What this task involves:
Each line holding the word "emas" must appear in the answer, copied from the entries.

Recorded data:
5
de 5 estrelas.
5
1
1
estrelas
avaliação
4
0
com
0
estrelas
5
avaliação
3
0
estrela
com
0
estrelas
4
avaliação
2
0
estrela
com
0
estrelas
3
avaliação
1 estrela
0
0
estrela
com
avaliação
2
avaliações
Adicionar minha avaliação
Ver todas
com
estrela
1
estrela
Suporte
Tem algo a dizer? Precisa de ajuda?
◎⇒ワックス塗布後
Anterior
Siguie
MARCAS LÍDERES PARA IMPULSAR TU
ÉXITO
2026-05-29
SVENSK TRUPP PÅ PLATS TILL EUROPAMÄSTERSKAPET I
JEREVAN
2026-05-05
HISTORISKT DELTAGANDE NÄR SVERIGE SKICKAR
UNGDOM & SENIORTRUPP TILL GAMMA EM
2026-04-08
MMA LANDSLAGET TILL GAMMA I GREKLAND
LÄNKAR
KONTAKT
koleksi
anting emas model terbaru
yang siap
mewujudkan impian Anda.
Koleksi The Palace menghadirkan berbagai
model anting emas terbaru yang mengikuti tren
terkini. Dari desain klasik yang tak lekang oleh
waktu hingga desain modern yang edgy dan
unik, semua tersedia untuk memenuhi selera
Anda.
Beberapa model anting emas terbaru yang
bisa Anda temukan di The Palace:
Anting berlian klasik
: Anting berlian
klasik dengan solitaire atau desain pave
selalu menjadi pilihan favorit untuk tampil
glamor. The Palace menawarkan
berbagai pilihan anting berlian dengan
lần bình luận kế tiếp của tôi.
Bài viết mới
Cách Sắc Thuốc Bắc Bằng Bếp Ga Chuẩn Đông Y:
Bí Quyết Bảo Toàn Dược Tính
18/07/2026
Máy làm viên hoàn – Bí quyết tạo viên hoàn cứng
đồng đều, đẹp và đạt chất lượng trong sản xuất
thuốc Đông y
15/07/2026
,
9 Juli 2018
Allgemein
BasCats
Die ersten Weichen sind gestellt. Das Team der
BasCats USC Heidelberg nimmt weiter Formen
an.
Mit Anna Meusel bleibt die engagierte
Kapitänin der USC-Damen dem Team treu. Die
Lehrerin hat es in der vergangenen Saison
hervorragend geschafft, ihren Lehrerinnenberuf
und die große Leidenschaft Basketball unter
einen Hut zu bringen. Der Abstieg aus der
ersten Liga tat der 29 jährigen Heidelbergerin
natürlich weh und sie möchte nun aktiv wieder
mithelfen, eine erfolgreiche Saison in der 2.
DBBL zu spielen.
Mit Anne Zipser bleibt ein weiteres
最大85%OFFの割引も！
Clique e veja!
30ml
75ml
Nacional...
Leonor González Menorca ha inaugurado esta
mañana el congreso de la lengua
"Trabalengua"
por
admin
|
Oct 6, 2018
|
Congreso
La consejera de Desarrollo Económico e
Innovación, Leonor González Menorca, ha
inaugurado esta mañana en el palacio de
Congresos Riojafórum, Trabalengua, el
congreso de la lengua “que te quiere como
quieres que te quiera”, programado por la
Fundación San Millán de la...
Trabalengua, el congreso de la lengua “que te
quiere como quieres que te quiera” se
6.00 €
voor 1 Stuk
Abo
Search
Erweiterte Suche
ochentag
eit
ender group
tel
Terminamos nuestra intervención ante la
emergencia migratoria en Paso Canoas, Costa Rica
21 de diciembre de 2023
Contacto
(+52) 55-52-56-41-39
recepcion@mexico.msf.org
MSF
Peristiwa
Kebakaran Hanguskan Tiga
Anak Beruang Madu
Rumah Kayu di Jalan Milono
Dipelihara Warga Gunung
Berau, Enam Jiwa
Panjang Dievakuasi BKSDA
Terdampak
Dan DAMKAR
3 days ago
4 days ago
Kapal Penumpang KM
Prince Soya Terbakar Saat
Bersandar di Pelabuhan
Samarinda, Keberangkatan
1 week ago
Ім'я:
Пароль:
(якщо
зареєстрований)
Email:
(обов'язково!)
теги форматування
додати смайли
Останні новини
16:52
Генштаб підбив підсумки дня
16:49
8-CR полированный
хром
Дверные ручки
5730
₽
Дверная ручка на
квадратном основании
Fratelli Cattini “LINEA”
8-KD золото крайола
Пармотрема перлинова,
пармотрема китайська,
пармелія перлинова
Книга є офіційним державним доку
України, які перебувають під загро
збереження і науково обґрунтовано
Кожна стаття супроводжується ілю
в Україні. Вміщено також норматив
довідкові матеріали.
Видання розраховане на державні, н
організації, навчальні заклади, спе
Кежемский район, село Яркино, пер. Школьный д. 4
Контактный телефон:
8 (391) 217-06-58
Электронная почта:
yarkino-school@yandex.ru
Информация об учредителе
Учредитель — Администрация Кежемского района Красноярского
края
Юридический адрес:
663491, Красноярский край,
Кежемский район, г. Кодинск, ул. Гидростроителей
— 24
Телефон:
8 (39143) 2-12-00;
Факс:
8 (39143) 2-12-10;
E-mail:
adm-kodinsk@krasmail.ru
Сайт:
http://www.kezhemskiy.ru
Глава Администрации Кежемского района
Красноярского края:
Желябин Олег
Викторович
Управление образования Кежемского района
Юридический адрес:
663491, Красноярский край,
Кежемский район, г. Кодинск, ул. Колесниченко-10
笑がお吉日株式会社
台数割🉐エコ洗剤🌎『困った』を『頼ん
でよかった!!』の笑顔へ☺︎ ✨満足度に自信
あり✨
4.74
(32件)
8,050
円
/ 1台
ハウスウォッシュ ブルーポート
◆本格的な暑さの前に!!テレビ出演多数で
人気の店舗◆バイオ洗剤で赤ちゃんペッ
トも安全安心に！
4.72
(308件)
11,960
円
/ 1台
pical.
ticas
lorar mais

Answer space:
anting emas model terbaru
model anting emas terbaru yang mengikuti tren
Beberapa model anting emas terbaru yang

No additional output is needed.